In a groundbreaking move, Nigeria is expanding its official currency market to welcome financial technology companies (Fintechs) as legitimate participants. This development was announced by Taiwo Oyedele, a key member of President Bola Tinubu’s committee on fiscal policy and tax reforms, during the Nigerian Economic Summit on October 23. The Nigerian government is also contemplating the prohibition of trading on the foreign currency parallel market.
This decision comes as the Nigerian Naira faces challenges, with a significant drop in value against the U.S. dollar on the parallel market. The exchange rate on the parallel market reached 1,215 Naira for every U.S. dollar, while the official market maintained a rate of 1:795 Naira to the dollar on the same day.
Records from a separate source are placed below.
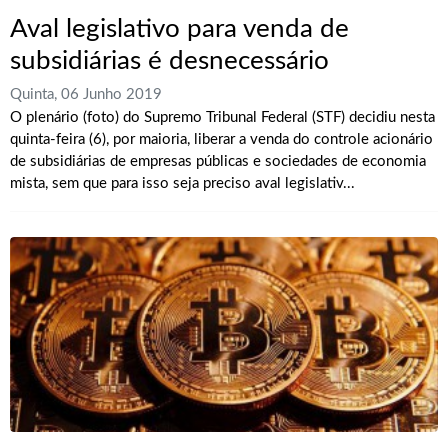
Aval legislativo para venda de
subsidiárias é desnecessário
Quinta, 06 Junho 2019
O plenário (foto) do Supremo Tribunal Federal (STF) decidiu nesta
quinta-feira (6), por maioria, liberar a venda do controle acionário
de subsidiárias de empresas públicas e sociedades de economia
mista, sem que para isso seja preciso aval legislativ...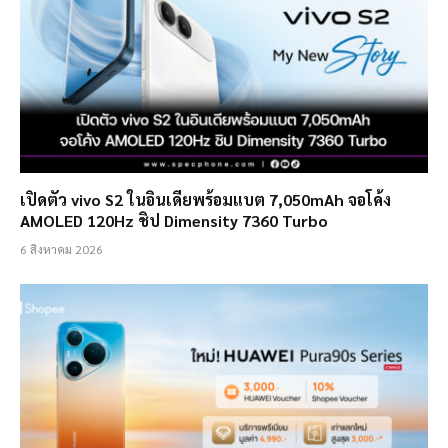
เปิดตัว vivo S2 ในอินเดียพร้อมแบต 7,050mAh จอโค้ง
AMOLED 120Hz ชิป Dimensity 7360 Turbo
6 สิงหาคม 2026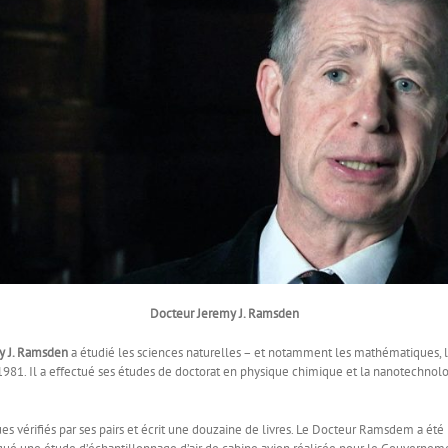
Docteur Jeremy J. Ramsden
y J. Ramsden
a étudié les sciences naturelles – et notamment les mathématiques, la 
1981. Il a effectué ses études de doctorat en physique chimique et la nanotechnol
ues vérifiés par ses pairs et écrit une douzaine de livres. Le Docteur Ramsdem a ét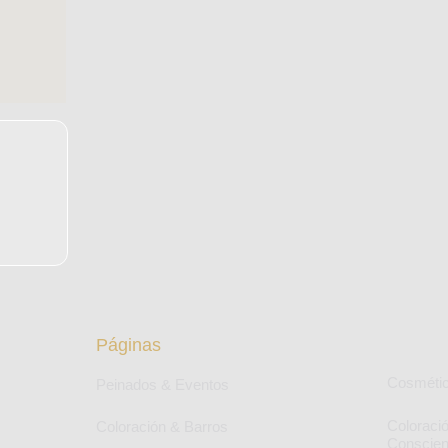
Páginas
Cosmétic
Peinados & Eventos
Coloraci
Coloración & Barros
Conscien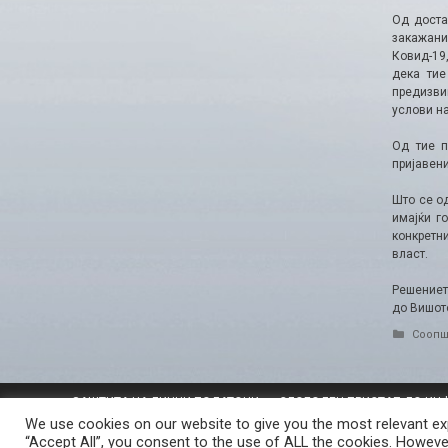
Од доста
закажани 
Ковид-19
дека тие
предизви
услови на
Од тие п
пријавен
Што се о
имајќи г
конкретни
власт.
Решението
до Вишото
Catego
Соопш
ЗАШТИТА НА ЛИЧНИ ПОДАТОЦИ
СЛОБОДЕН ПРИСТАП ДО ИН
ПОЛИТИКА ЗА ПРИВАТНОСТ ВЕБ СТРАНИЦА
ПОЛИТИКА ЗА 
We use cookies on our website to give you the most relevant exp
“Accept All”, you consent to the use of ALL the cookies. However
© 2026 ЈАВНО ОБВИНИТЕЛСТВО НА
This depreciation follows the recent removal of import restrictions on 43 items by the Central Bank of Nigeria (CBN) to counter the Naira’s depreciation on the parallel market.
Despite these measures, the Naira continues to weaken, raising concerns that it may surpass the 2,000 Naira per dollar mark. Taiwo Oyedele attributes this decline to the market’s inadequate liquidity, stating, “We currently have a market that is not working, and it’s not going to work in its current format. We don’t have sufficient liquidity, even if you combine the parallel and official markets.”
In parallel to these developments, Nigerian Finance Minister Wale Edun has disclosed expectations of foreign currency inflows totaling $10 billion within the next few weeks. However, specific details about these anticipated inflows remain undisclosed, with Edun referring to them as a “line of sight.”
This move to include Fintechs in the official currency market signals a significant shift in Nigeria’s financial landscape and may have far-reaching implications for the country’s economic stability and foreign exchange markets.